Tim Hortons has officially merged with Burger King, a statement from the newly formed parent company said Friday afternoon.
“The transaction creates Restaurant Brands International, a new global quick service restaurant leader operating two iconic, independent brands,” the statement said.
Today is the last in which Tim Hortons and Burger King will remain independent firms, with shares of each ceasing trade at the closing bell. On Monday morning, shares in Restaurant Brands International, listed under the symbol QSR, will replace the two tickers.
The new company, which will become the third-largest fast-food chain on the planet, will operate some 18,000 locations with plans to open many more “at a significantly greater pace” than what Tim Hortons had previously planned.
The $12-billion deal was completed following approval from the Ontario Superior Court of Justice on Thursday, which followed approval from Industry Canada and Tim Hortons shareholders this past week.
Industry Minister James Moore approved the deal last Thursday, which was first announced in August. As a rule, Industry Canada reviews any foreign takeover over a certain value to determine whether the deal is a “net benefit” to the country.
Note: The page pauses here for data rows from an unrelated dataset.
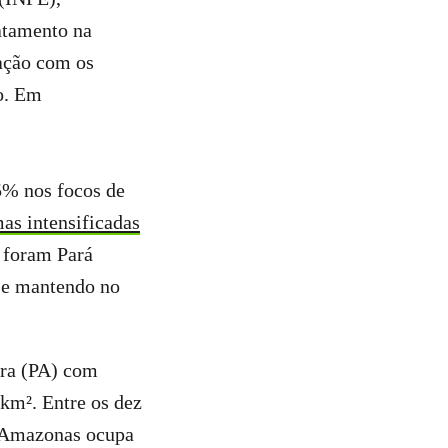
matamento na
ação com os
o. Em
5% nos focos de
emas
intensificadas
s foram Pará
se mantendo no
ira (PA) com
km². Entre os dez
o Amazonas ocupa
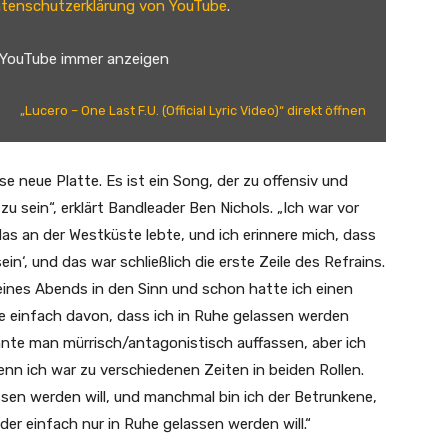
tenschutzerklärung von YouTube
.
 YouTube immer anzeigen
„Lucero – One Last F.U. (Official Lyric Video)“ direkt öffnen
se neue Platte. Es ist ein Song, der zu offensiv und
u sein“, erklärt Bandleader Ben Nichols. „Ich war vor
s an der Westküste lebte, und ich erinnere mich, dass
ein‘, und das war schließlich die erste Zeile des Refrains.
 eines Abends in den Sinn und schon hatte ich einen
e einfach davon, dass ich in Ruhe gelassen werden
nnte man mürrisch/antagonistisch auffassen, aber ich
nn ich war zu verschiedenen Zeiten in beiden Rollen.
ssen werden will, und manchmal bin ich der Betrunkene,
er einfach nur in Ruhe gelassen werden will.“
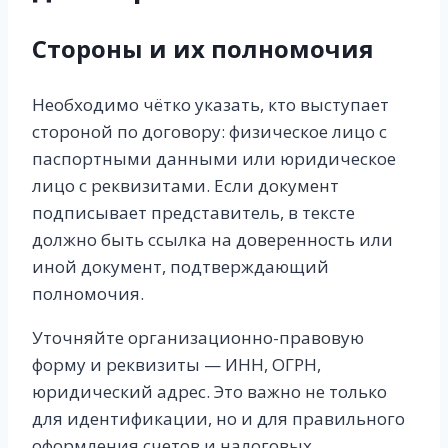
Стороны и их полномочия
Необходимо чётко указать, кто выступает
стороной по договору: физическое лицо с
паспортными данными или юридическое
лицо с реквизитами. Если документ
подписывает представитель, в тексте
должно быть ссылка на доверенность или
иной документ, подтверждающий
полномочия.
Уточняйте организационно-правовую
форму и реквизиты — ИНН, ОГРН,
юридический адрес. Это важно не только
для идентификации, но и для правильного
оформления счетов и налоговых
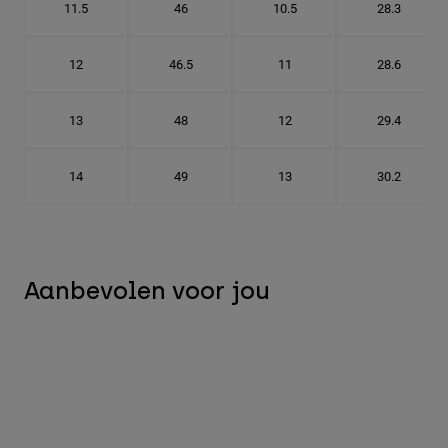
11.5
46
10.5
28.3
12
46.5
11
28.6
13
48
12
29.4
14
49
13
30.2
Aanbevolen voor jou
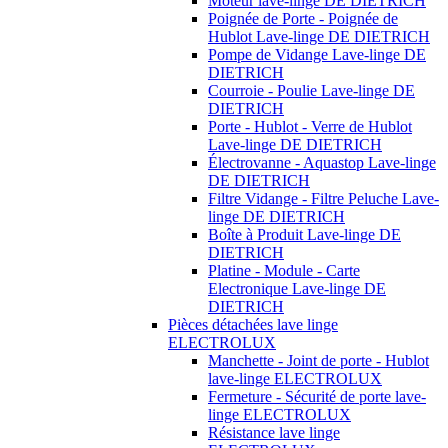
Moteur lave-linge DE DIETRICH
Poignée de Porte - Poignée de
Hublot Lave-linge DE DIETRICH
Pompe de Vidange Lave-linge DE
DIETRICH
Courroie - Poulie Lave-linge DE
DIETRICH
Porte - Hublot - Verre de Hublot
Lave-linge DE DIETRICH
Électrovanne - Aquastop Lave-linge
DE DIETRICH
Filtre Vidange - Filtre Peluche Lave-
linge DE DIETRICH
Boîte à Produit Lave-linge DE
DIETRICH
Platine - Module - Carte
Electronique Lave-linge DE
DIETRICH
Pièces détachées lave linge
ELECTROLUX
Manchette - Joint de porte - Hublot
lave-linge ELECTROLUX
Fermeture - Sécurité de porte lave-
linge ELECTROLUX
Résistance lave linge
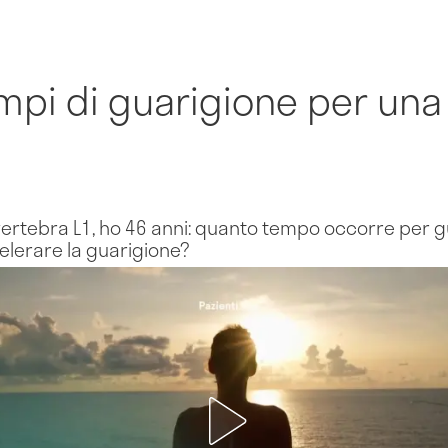
empi di guarigione per una 
 vertebra L1, ho 46 anni: quanto tempo occorre per
elerare la guarigione?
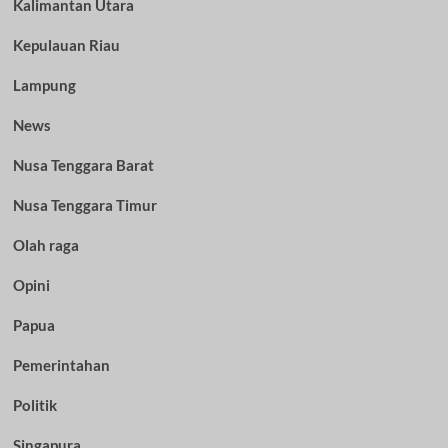
Kalimantan Utara
Kepulauan Riau
Lampung
News
Nusa Tenggara Barat
Nusa Tenggara Timur
Olah raga
Opini
Papua
Pemerintahan
Politik
Singapura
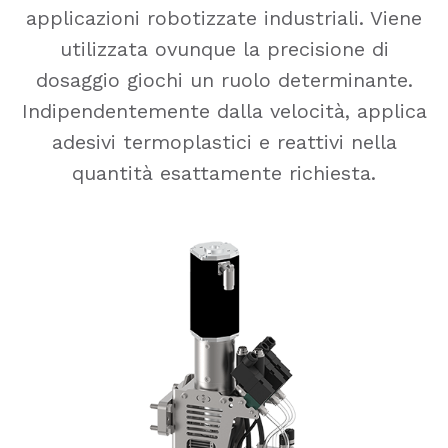
applicazioni robotizzate industriali. Viene
utilizzata ovunque la precisione di
dosaggio giochi un ruolo determinante.
Indipendentemente dalla velocità, applica
adesivi termoplastici e reattivi nella
quantità esattamente richiesta.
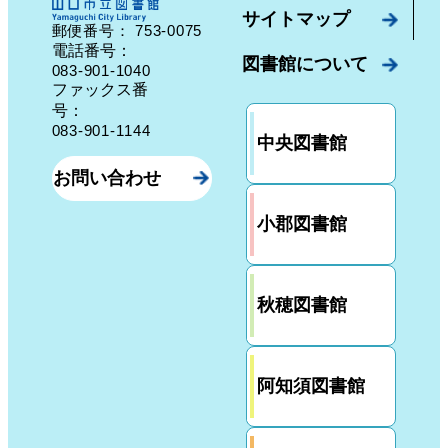
サイトマップ
753-0075
郵便番号：
山口県山口市中園町７番７号
電話番号：
図書館について
083-901-1040
ファックス番
号：
083-901-1144
中央図書館
お問い合わせ
小郡図書館
秋穂図書館
阿知須図書館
“The result of this transaction is this new global company, with sales of more than $23 billion annually, which will now be based in Canada,” Moore said.
Some critics have warned that Burger King’s owners, Brazil-based 3G Capital, willimplement deep cost cuts among other efforts to squeeze bigger profits out of the chain. Last month, Tim Hortons said it was raising prices on coffee and some select menu items.